If you’ve been around NYC for, say, the last 10 years or so, you may have heard of +POOL, a swimming pool in the shape of a plus sign. Besides its appearance, it’s distinguished from other NYC pools by the fact that it’s designed to bob along the surface of the East River, filtering out nasty bacteria and contaminants from the estuary’s brackish H20 to produce 600,000 gallons of good, clean, swimmable fun.

Always on the verge of opening, though never quite doing so, +POOL has been floating around (heh) since 2011, when it began as a Kickstarter campaign.

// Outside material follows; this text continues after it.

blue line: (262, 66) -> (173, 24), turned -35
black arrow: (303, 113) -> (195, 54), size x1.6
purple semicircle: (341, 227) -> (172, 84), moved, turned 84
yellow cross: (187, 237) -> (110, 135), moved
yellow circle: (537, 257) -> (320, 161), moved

The folks behind the project insist that it’s still happening, but in the meantime, they’re offering something of a placeholder: A water-borne light installation in the shape of +POOL.

Photograph: Iwan Baan

Anchored off Pier 17 at the South Street Seaport, +POOL Light, as it’s appropriately dubbed, measures 50 by 50 feet and is constructed out of LEDs that change color according to the condition of the water—which, according to the +POOL Light website means “indicating when it’s great, or not so great for swimming!” (Question: When is it ever “great” to dive half-naked into the East River?) The website also mentions that scientists at Columbia University’s Lamont Doherty Earth Observatory developed an algorithm that uses environmental data (temperature, turbidity and salinity) collected by sensors at the pier to program the installation (you can also receive the info via an online dashboard app). +POOL Light is on view until January 4, so if you go, bring your trunks, because, hey, you never know when it might be time for a dip.